Ashe zog sich die Kapuze über. »Wie du willst, Onkel«, sagte er nur. »Du hattest es verdient, die Wahrheit über mich zu hören, und nun kennst du sie. Auf Wiedersehen.« Er zog die Tür weit auf und verschwand in dem Schneedurchzogenen Nebel.

Anborn wartete, bis er das Hufgeklapper von Ashes Pferd nicht mehr hören konnte, dann nahm er einen weiteren tiefen Zug aus dem Krug. Er sah schweigend zu, wie das Feuer herunterbrannte und in ohnmächtiger Wut zischte und knisterte. Dann erhob er sich langsam, wischte sich das Bier von den Lippen und ging über die wackelige Treppe in den oberen Raum.

Im blassen Licht einer rostigen Laterne standen seine Männer um die Strohmatratze und kümmerten sich still um seinen Waffenbruder und Freund. Dorndreher schlug die verletzten Augen auf, als sich Anborn an das Fußende des Bettes stellte, und schaute rasch von einem Mann zum anderen, bis sein Blick auf dem General zur Ruhe kam. Er zuckte vor Schmerzen zusammen, als er sich an seine Gefährten wandte.

»Lasst uns allein«, sagte Dorndreher; seine Stimme war nicht mehr als ein abgerissenes Flüstern.

Die Soldaten schauten Anborn fragend an, er nickte schweigend. Rasch sammelten sie die Schüssel und die blutigen Stoffteile ein, die als Verbände gedient hatten, und verließen still das Zimmer.

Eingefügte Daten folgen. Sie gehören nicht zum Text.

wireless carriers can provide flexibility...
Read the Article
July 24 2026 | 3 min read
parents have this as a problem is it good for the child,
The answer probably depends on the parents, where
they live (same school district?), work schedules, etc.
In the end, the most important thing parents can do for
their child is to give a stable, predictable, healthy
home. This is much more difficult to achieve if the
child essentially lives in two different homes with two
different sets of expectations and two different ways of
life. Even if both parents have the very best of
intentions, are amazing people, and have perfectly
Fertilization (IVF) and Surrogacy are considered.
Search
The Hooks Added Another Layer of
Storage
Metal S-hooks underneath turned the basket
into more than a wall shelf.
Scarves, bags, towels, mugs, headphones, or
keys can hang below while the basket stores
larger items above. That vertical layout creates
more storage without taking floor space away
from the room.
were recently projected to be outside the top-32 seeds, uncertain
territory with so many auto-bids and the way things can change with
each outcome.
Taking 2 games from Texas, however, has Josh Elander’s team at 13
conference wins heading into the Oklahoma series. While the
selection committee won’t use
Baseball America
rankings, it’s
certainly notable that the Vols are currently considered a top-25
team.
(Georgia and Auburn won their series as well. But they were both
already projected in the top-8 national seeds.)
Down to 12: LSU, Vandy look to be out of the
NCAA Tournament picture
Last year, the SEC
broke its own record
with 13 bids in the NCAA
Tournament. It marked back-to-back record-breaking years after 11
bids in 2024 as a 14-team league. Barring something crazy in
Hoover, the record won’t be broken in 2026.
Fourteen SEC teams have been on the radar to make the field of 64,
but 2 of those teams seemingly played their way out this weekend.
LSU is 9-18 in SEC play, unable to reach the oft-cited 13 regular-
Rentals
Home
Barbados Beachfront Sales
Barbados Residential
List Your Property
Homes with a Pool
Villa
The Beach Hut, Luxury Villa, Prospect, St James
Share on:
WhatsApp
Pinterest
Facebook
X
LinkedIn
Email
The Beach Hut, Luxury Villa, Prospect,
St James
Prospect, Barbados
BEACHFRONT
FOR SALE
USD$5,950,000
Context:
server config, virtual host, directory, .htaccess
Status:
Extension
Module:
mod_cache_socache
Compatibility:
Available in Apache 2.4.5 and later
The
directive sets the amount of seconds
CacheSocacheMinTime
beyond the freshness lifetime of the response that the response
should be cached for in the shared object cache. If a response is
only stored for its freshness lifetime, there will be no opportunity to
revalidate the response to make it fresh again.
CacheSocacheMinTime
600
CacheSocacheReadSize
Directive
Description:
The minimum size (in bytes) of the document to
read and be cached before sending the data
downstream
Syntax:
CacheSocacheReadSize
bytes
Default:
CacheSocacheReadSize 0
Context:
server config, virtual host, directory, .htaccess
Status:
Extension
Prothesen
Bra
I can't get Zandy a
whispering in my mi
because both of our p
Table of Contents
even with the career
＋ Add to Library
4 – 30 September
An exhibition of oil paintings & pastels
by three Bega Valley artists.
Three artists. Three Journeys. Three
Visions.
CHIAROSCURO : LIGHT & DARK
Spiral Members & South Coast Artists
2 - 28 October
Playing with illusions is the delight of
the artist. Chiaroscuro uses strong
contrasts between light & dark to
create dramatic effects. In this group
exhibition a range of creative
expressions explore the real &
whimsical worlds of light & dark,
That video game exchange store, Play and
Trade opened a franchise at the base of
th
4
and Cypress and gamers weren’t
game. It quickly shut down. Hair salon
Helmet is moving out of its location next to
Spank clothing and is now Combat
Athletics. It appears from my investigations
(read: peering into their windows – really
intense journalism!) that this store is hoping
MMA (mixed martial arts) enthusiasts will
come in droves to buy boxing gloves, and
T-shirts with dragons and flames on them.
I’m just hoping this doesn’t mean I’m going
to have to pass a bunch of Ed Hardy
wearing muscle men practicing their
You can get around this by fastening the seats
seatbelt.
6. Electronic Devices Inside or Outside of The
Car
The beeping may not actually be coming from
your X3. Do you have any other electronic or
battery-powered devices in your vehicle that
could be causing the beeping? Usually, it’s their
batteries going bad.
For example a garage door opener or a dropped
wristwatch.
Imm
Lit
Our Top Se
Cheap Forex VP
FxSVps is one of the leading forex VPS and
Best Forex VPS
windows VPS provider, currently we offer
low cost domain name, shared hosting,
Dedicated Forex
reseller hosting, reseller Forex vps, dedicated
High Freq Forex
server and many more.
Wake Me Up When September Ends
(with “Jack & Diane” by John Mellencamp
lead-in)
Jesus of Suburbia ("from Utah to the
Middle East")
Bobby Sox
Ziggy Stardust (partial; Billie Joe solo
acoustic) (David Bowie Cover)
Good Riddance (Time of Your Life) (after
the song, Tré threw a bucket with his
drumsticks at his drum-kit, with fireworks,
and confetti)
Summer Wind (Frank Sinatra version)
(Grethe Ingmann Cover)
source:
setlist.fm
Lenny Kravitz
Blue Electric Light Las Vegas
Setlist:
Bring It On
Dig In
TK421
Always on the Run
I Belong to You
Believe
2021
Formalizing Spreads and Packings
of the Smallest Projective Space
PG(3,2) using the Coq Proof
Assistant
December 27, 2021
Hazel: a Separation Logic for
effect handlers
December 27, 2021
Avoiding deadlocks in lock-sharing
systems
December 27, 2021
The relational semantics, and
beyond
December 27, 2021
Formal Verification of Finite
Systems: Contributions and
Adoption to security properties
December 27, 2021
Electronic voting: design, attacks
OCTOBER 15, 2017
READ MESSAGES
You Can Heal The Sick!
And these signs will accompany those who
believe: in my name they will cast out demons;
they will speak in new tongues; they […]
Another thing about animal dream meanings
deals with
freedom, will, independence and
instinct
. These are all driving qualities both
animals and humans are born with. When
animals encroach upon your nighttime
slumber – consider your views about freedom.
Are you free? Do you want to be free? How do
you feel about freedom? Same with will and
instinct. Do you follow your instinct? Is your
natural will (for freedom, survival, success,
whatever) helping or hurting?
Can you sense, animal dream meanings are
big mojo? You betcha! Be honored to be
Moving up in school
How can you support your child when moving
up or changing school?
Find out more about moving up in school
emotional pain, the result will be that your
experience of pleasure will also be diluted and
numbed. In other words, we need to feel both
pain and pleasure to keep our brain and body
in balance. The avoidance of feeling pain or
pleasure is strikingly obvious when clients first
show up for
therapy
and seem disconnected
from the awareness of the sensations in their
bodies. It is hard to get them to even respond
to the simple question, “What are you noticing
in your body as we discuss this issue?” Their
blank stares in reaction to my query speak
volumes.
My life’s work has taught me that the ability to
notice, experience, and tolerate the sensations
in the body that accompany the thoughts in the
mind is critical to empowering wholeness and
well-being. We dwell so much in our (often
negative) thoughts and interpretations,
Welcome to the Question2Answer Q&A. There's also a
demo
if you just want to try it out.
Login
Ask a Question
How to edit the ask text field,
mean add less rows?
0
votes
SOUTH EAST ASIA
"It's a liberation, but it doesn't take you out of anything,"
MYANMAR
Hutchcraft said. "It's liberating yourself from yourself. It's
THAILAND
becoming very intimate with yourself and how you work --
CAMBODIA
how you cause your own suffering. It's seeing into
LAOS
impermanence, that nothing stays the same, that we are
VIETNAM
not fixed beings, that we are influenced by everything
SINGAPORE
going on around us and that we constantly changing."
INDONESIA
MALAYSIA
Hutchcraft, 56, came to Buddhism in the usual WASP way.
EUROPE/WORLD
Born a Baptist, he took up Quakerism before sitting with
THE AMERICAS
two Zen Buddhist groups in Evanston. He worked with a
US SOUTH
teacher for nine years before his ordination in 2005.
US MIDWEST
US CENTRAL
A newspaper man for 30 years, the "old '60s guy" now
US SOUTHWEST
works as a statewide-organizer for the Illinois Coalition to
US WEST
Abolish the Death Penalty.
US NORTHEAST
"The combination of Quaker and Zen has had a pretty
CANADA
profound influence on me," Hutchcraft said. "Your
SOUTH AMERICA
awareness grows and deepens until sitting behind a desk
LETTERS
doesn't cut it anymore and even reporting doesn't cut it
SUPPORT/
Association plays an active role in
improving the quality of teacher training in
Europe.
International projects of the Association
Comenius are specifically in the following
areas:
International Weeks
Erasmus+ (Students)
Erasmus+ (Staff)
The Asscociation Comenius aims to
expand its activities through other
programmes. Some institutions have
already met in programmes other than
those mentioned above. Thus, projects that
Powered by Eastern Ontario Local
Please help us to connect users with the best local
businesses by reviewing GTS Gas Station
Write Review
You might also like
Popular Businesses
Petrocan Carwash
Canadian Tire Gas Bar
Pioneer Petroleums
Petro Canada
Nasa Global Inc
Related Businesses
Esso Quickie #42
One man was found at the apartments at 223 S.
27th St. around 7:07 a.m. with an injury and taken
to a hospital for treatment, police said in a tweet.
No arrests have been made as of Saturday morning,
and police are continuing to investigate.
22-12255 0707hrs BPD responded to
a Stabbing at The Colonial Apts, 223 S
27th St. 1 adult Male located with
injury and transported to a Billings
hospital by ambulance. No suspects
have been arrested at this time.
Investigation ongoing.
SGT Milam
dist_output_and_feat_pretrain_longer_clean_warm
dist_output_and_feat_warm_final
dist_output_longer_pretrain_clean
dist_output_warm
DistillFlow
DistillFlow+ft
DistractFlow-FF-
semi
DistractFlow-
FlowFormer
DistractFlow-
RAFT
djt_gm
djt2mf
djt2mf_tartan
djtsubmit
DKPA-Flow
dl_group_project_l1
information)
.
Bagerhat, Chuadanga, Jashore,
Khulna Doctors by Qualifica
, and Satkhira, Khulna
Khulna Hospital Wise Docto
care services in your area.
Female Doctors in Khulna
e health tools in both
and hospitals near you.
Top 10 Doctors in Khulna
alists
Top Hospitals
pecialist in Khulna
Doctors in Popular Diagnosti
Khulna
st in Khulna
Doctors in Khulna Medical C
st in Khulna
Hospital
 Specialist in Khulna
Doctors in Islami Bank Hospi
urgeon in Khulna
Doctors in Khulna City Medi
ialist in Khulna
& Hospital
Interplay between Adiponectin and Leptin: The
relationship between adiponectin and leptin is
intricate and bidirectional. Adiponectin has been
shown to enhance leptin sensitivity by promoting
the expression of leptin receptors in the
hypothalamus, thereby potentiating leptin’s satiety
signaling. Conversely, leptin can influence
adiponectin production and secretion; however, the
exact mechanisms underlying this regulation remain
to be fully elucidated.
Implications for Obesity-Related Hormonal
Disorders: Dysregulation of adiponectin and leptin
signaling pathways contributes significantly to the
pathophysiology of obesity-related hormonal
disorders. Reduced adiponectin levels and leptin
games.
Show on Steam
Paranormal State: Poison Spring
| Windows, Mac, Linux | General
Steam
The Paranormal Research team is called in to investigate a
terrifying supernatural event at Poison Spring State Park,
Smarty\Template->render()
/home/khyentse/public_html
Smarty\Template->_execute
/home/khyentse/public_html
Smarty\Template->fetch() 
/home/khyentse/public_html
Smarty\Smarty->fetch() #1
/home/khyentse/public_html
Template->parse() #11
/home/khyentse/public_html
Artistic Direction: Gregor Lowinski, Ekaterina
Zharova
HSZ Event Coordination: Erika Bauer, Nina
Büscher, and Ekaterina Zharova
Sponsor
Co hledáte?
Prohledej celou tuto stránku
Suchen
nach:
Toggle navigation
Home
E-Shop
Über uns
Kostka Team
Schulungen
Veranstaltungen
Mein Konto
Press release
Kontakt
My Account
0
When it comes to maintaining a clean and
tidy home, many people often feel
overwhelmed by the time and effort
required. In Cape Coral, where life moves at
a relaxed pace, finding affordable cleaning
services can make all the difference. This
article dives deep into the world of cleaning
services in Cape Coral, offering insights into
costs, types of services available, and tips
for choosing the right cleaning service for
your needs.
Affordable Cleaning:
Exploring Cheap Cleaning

Der General nahm ein sauberes Stück Stoff und legte es in das Wasser der Schale auf dem Boden. Er hockte sich neben Dorndrehers Bett und wischte ihm sanft das getrocknete Blut aus den Augen. Dorndreher drehte sich um und richtete den brechenden Blick auf den Kommandanten.

»Danke den Göttern, dass ich lange genug leben durfte, um dich wiederzusehen«, sagte er stockend.

»Das werde ich tun«, erwiderte Anborn und lächelte schwach.

»Hol... den ... Säbel.«

»Später«, sagte Anborn. »Ruh dich jetzt aus.«

»Verdammtes Später!«, zürnte Dorndreher. »Vielleicht kommt es nie. Es könnte das letzte Mal sein, dass ich es dir zeige, Anborn. Möchtest du diese Gelegenheit verstreichen lassen?«

Anborn schwieg, während er dem Verwundeten das kühle Stück Stoff auf das graue Gesicht legte.

»Nein«, gab er schließlich zu; Zögern lag in seiner Stimme.

»Dann hol ihn.«

Anborn stand mühsam auf und ging in die Ecke, in die man Dorndrehers Sachen hastig geworfen hatte. Er suchte darin herum, fand den zerbeulten Säbel und hielt ihn kurz in der Hand, bevor er ihn an das Bett trug.

»Das kann warten, bis du stärker bist«, sagte er zu Dorndreher, der erneut finster dreinblickte.

»Möge dich die Leere holen. Sieh in die Laterne.«

Anborn streckte eine Hand aus, die deutlich zitterte, und hob die angelaufene Laterne vom Nachttisch. Er hielt sie vor seine Augen.

Dorndreher sah zu, wie diese azurnen Augen, das Zeichen des cymrischen Königshauses, aufleuchteten. Er lehnte sich gegen das Strohkissen, schloss die Augen und atmete abgehackt.